Question 4. According to a major ATM machine company, the mean ATM withdrawal by a sample of 30 people living in the East providence area was found to be $67 while the standard deviation of such ATM withdrawal by all people of this area was found to be $12.
a) For a confidence level of 90%, estimate the mean ATM withdrawal for people living in the East providence area.
b.) It was also found that for a mean ATM withdrawal of $67 by a sample of 30 people, the sample standard deviation was $8. Using this information, for a confidence level of 90%, estimate the mean ATM withdrawal for the people living in East providence. Compare this result with the result obtained in Part (a).
c) On the Thanksgiving day, it was noted that the mean ATM withdrawal by a sample of 30 people was $115 while the sample standard deviation value was $18. For this day, estimate the mean ATM withdrawal for people in the East providence area. Compare your result with that obtained in Part (a)
d) For data given in Part (a) it was found that ATM withdrawal was normally distributed.

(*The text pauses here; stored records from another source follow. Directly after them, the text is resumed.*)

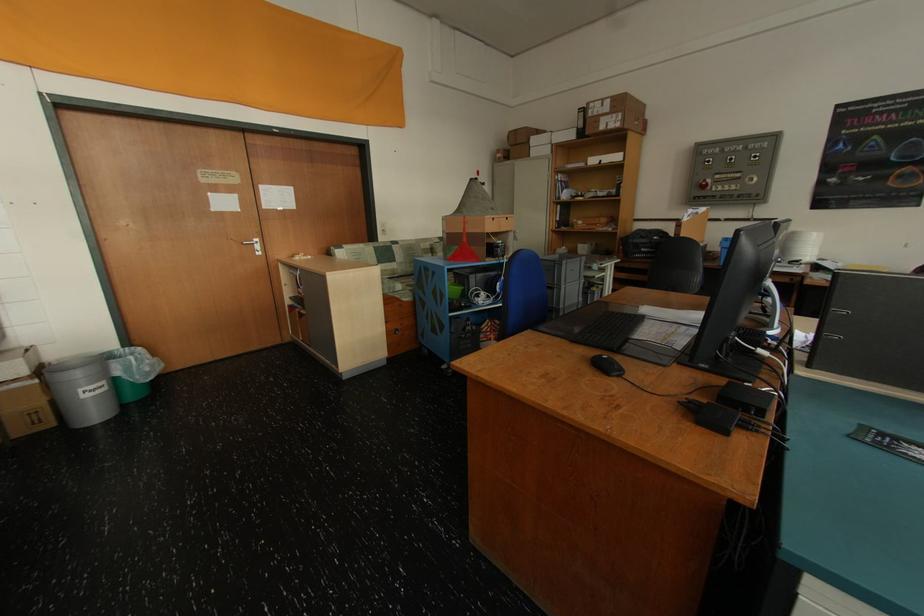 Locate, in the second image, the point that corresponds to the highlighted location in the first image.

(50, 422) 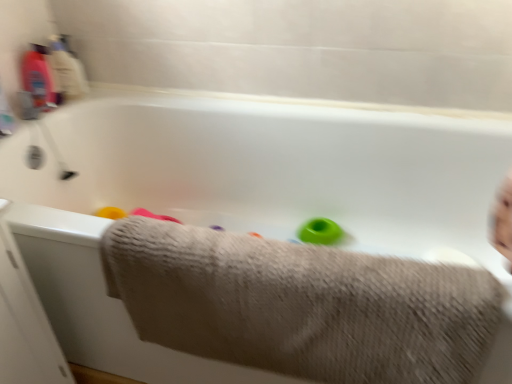 Question: Does translucent plastic bottle at upper left appear on the right side of beige textured towel at lower center?

Choices:
 (A) yes
 (B) no

Answer: (B)

Question: From the image's perspective, is translucent plastic bottle at upper left below beige textured towel at lower center?

Choices:
 (A) yes
 (B) no

Answer: (B)

Question: Considering the relative sizes of translucent plastic bottle at upper left and beige textured towel at lower center in the image provided, is translucent plastic bottle at upper left thinner than beige textured towel at lower center?

Choices:
 (A) yes
 (B) no

Answer: (A)

Question: Does translucent plastic bottle at upper left come in front of beige textured towel at lower center?

Choices:
 (A) yes
 (B) no

Answer: (B)

Question: Can you confirm if translucent plastic bottle at upper left is bigger than beige textured towel at lower center?

Choices:
 (A) no
 (B) yes

Answer: (A)

Question: From the image's perspective, is translucent plastic bottle at upper left located above beige textured towel at lower center?

Choices:
 (A) yes
 (B) no

Answer: (A)

Question: Is beige textured towel at lower center placed right next to translucent plastic bottle at upper left?

Choices:
 (A) yes
 (B) no

Answer: (B)

Question: Can you confirm if beige textured towel at lower center is bigger than translucent plastic bottle at upper left?

Choices:
 (A) yes
 (B) no

Answer: (A)

Question: From a real-world perspective, is beige textured towel at lower center below translucent plastic bottle at upper left?

Choices:
 (A) yes
 (B) no

Answer: (A)

Question: Is the position of beige textured towel at lower center more distant than that of translucent plastic bottle at upper left?

Choices:
 (A) no
 (B) yes

Answer: (A)

Question: Considering the relative sizes of beige textured towel at lower center and translucent plastic bottle at upper left in the image provided, is beige textured towel at lower center thinner than translucent plastic bottle at upper left?

Choices:
 (A) no
 (B) yes

Answer: (A)

Question: Is beige textured towel at lower center outside translucent plastic bottle at upper left?

Choices:
 (A) no
 (B) yes

Answer: (B)

Question: Is green rubber ring at center not near beige textured towel at lower center?

Choices:
 (A) yes
 (B) no

Answer: (B) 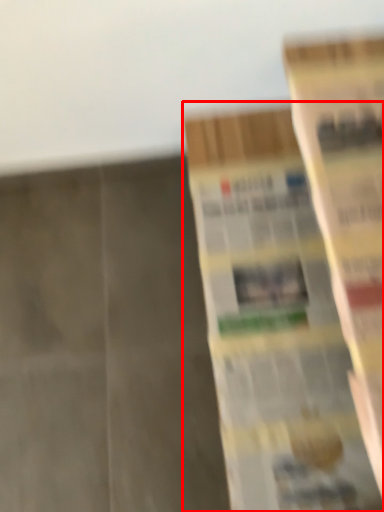 Question: Observing the image, what is the correct spatial positioning of book (annotated by the red box) in reference to book?

Choices:
 (A) left
 (B) right

Answer: (A) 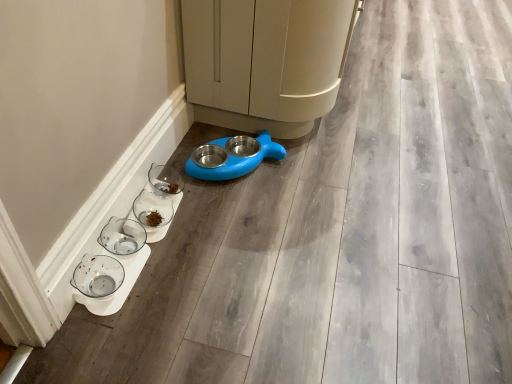 Question: Does clear glass bowl at lower left, the 2th glass bowl viewed from the back, turn towards blue plastic pet feeder at center?

Choices:
 (A) no
 (B) yes

Answer: (A)

Question: Does clear glass bowl at lower left, the 2th glass bowl viewed from the back, appear on the left side of blue plastic pet feeder at center?

Choices:
 (A) yes
 (B) no

Answer: (A)

Question: Does clear glass bowl at lower left, the 2th glass bowl in the front-to-back sequence, appear on the right side of blue plastic pet feeder at center?

Choices:
 (A) yes
 (B) no

Answer: (B)

Question: Is clear glass bowl at lower left, the 2th glass bowl in the front-to-back sequence, closer to camera compared to blue plastic pet feeder at center?

Choices:
 (A) yes
 (B) no

Answer: (A)

Question: Considering the relative sizes of clear glass bowl at lower left, the 2th glass bowl viewed from the back, and blue plastic pet feeder at center in the image provided, is clear glass bowl at lower left, the 2th glass bowl viewed from the back, smaller than blue plastic pet feeder at center?

Choices:
 (A) yes
 (B) no

Answer: (A)

Question: In terms of size, does clear glass bowl at lower center, which is the first glass bowl in back-to-front order, appear bigger or smaller than blue plastic pet feeder at center?

Choices:
 (A) small
 (B) big

Answer: (A)

Question: Is clear glass bowl at lower center, the 3th glass bowl in the front-to-back sequence, taller or shorter than blue plastic pet feeder at center?

Choices:
 (A) tall
 (B) short

Answer: (B)

Question: From the image's perspective, relative to blue plastic pet feeder at center, is clear glass bowl at lower center, which is the first glass bowl in back-to-front order, above or below?

Choices:
 (A) below
 (B) above

Answer: (A)

Question: Is clear glass bowl at lower center, the 3th glass bowl in the front-to-back sequence, situated inside blue plastic pet feeder at center or outside?

Choices:
 (A) inside
 (B) outside

Answer: (B)

Question: From the image's perspective, is transparent glass bowl at lower left, which is counted as the first glass bowl, starting from the front, positioned above or below clear glass bowl at lower center, the 3th glass bowl in the front-to-back sequence?

Choices:
 (A) below
 (B) above

Answer: (A)

Question: In terms of height, does transparent glass bowl at lower left, which is counted as the first glass bowl, starting from the front, look taller or shorter compared to clear glass bowl at lower center, which is the first glass bowl in back-to-front order?

Choices:
 (A) tall
 (B) short

Answer: (A)

Question: Relative to clear glass bowl at lower center, the 3th glass bowl in the front-to-back sequence, is transparent glass bowl at lower left, the third glass bowl when ordered from back to front, in front or behind?

Choices:
 (A) front
 (B) behind

Answer: (A)

Question: Does point (78, 281) appear closer or farther from the camera than point (168, 211)?

Choices:
 (A) closer
 (B) farther

Answer: (A)

Question: Is point (102, 261) positioned closer to the camera than point (342, 41)?

Choices:
 (A) farther
 (B) closer

Answer: (B)

Question: In the image, is transparent glass bowl at lower left, which is counted as the first glass bowl, starting from the front, positioned in front of or behind blue plastic bowl at lower center?

Choices:
 (A) behind
 (B) front

Answer: (B) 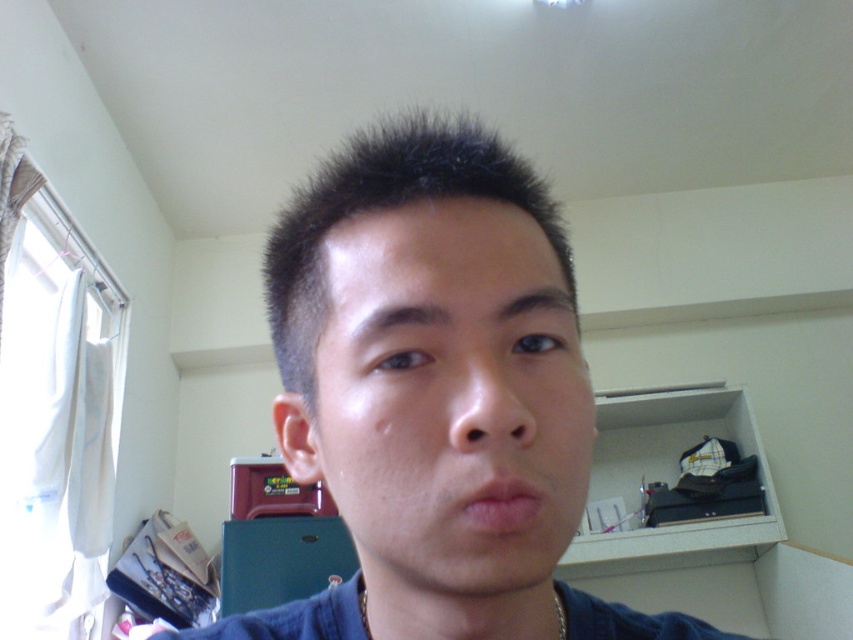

Calculate the probability that a given person will withdraw an amount greater than $75 on a normal day.
e) For an Error Margin of 2.5, compute the size of sample i) For the case in Part (a). (2) ii) For the case in Part (b).
a)
x̅ = 67, σ = 12, n = 30
90% Confidence interval :
At α = 0.1 two tailed critical value, z_c = ABS(NORM.S.INV(0.1/2)) = 1.645
Lower Bound = x̅ - z_c*σ/√n = 67 - 1.645 * 12/√30 = 63.3963
Upper Bound = x̅ + z_c*σ/√n = 67 + 1.645 * 12/√30 = 70.6037
63.3963 < µ < 70.6037
b)
x̅ = 67, s = 8, n = 30
90% Confidence interval :
At α = 0.1 and df = n-1 = 29, two tailed critical value, t-crit = T.INV.2T(0.1, 29) = 1.699
Lower Bound = x̅ - t-crit*s/√n = 67 - 1.699 * 8/√30 = 64.5183
Upper Bound = x̅ + t-crit*s/√n = 67 + 1.699 * 8/√30 = 69.4817
64.5183 < µ < 69.4817
c)
x̅ = 115, s = 18, n = 30
90% Confidence interval :
At α = 0.1 and df = n-1 = 29, two tailed critical value, t-crit = T.INV.2T(0.1, 29) = 1.699
Lower Bound = x̅ - t-crit*s/√n = 115 - 1.699 * 18/√30 = 109.4161
Upper Bound = x̅ + t-crit*s/√n = 115 + 1.699 * 18/√30 = 120.5839
109.4161 < µ < 120.5839
d)
Null and Alternative hypothesis:
Ho : µ = 75 ; H1 : µ > 75
Test statistic:
z = (x̅- µ)/(σ/√n) = (67 - 75)/(12/√30) = -3.6515
p-value = 1- NORM.S.DIST(-3.6515, 1) = 0.9999
e) E = 2.5
i) Sample size, n = (z * σ / E)² = (1.645 * 12 / 2.5)² = 62.34 = 62
ii) Sample size, n = (z * s / E)² = (1.645 * 8 / 2.5)² = 27.7 = 28
Question 4. According to a major ATM machine company, the mean ATM withdrawal by a sample...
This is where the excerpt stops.